Ein kleiner Blick über den Tellerrand lässt einen doch aufhorchen: Die Bürgermeisterin der Stadt Paris, Anne Hidalgo, verfolgt die Vision «de la ville du quart d’heure». Alltagsziele sollen in der Stadt innerhalb einer Viertelstunde erreicht werden. Dabei wird ganz klar der Langsam Verkehr gegenüber dem Motorisierten Individual Verkehr priorisiert.
Es gibt viele Argumente, die für eine Entlastung durch MIV sprechen. Nicht zuletzt auch der Sicherheitsaspekt.
Gegenargumente stellen sich immer wieder in stereotypischer Manier dar: verödete Städte, Gewerbetreibende, die Konkurs anmelden müssen, und einige mehr. Nicht zuletzt der Freiheitsgedanke, dass man sich das Auto nicht verbieten lassen will.

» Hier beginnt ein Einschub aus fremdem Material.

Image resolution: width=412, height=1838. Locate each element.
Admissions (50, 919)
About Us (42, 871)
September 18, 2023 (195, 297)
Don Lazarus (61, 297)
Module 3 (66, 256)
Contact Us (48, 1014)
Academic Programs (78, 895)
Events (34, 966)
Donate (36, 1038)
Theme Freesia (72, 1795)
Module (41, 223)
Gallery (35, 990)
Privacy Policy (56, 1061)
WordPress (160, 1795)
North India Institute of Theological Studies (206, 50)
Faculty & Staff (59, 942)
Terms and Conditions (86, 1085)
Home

Apropos verödete Städte: gerade Innenstädte, die verkehrsberuhigt sind, erleben eine Belebung.
Zuletzt muss erwähnt werden, dass die, in die Wege zu leitenden Massnahmen im Rahmen eines partizipativen Prozesses stattfinden sollen. Niemand darf aussen vorgelassen werden. Sonst kann keine breite Abstützung in der Bevölkerung stattfinden.
In dem Sinne empfehle ich, die Intervention als Postulat zu überweisen. Und nicht abzuschreiben.»
Nach weiteren Beiträgen kam es zur Abstimmung. Und als kleiner Erfolg oder vielleicht als Etappensieg zu verbuchen ist, dass die Intervention als Postulat (und nicht abgeschrieben) überwiesen wurde. Knapp, mit 25 zu 24 Stimmen.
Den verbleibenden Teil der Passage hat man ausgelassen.